The size and metabolic protein of MSC-exo derived from hUCMSC were evaluated by TEM imaging and western blot, as shown in Fig. 1c and d, MSC-exo range between 50 and 150 nm in size, and an enrichment of CD63, CD81, TSG101 and ALIX levels. The uptake of MSC-exo by the PAEC was observed under a confocal fluorescence microscopy at 24 h and 48 h after co-culture as shown in Fig. 1e, indicated that the intensity of cells fluorescent shows the rate of MSC-exo uptake by cells.

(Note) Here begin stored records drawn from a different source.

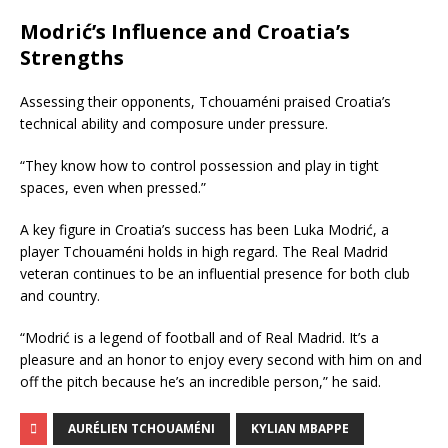
Modrić’s Influence and Croatia’s
Strengths
Assessing their opponents, Tchouaméni praised Croatia’s
technical ability and composure under pressure.
“They know how to control possession and play in tight
spaces, even when pressed.”
A key figure in Croatia’s success has been Luka Modrić, a
player Tchouaméni holds in high regard. The Real Madrid
veteran continues to be an influential presence for both club
and country.
“Modrić is a legend of football and of Real Madrid. It’s a
pleasure and an honor to enjoy every second with him on and
off the pitch because he’s an incredible person,” he said.
AURÉLIEN TCHOUAMÉNI
KYLIAN MBAPPE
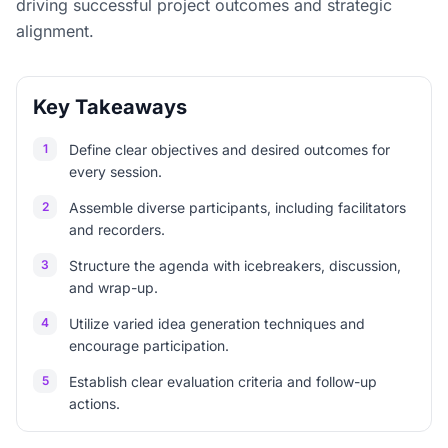
driving successful project outcomes and strategic
alignment.
Key Takeaways
1
Define clear objectives and desired outcomes for
every session.
2
Assemble diverse participants, including facilitators
and recorders.
3
Structure the agenda with icebreakers, discussion,
and wrap-up.
4
Utilize varied idea generation techniques and
encourage participation.
5
Establish clear evaluation criteria and follow-up
actions.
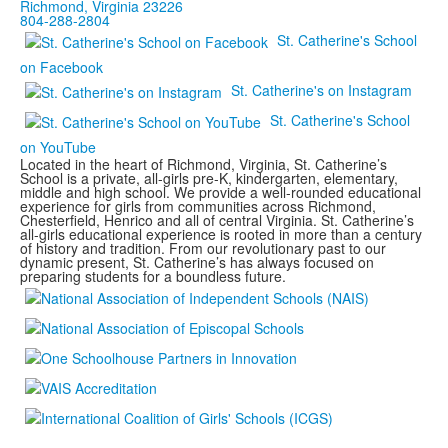
Richmond, Virginia 23226
804-288-2804
St. Catherine's School
on Facebook
St. Catherine's on Instagram
St. Catherine's School
on YouTube
Located in the heart of Richmond, Virginia, St. Catherine’s
School is a private, all-girls pre-K, kindergarten, elementary,
middle and high school. We provide a well-rounded educational
experience for girls from communities across Richmond,
Chesterfield, Henrico and all of central Virginia. St. Catherine’s
all-girls educational experience is rooted in more than a century
of history and tradition. From our revolutionary past to our
dynamic present, St. Catherine’s has always focused on
preparing students for a boundless future.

MSC-exo attenuates monocrotaline-induced pulmonary vascular remodeling and right ventricle damage

The results showed that the ventricular systolic pressure (RVSP) and right ventricle/left ventricle plus septum (RV/LV + S) ratio were significant decreased in MSC-exo group than that in MCT and MSC-CM groups (Fig. 2a, P < 0.05). H&E and Masson’s trichrome staining results showed that MSC-exo administration could significantly attenuate the the vessel wall thickness, right ventricular hypertrophy, the percent of muscular artery (MT%) with an external diameter of 15 to 50 μm, and the degree of fibrosis as compared with MCT and MSC-CM rats (P < 0.05, Fig. 2b-e).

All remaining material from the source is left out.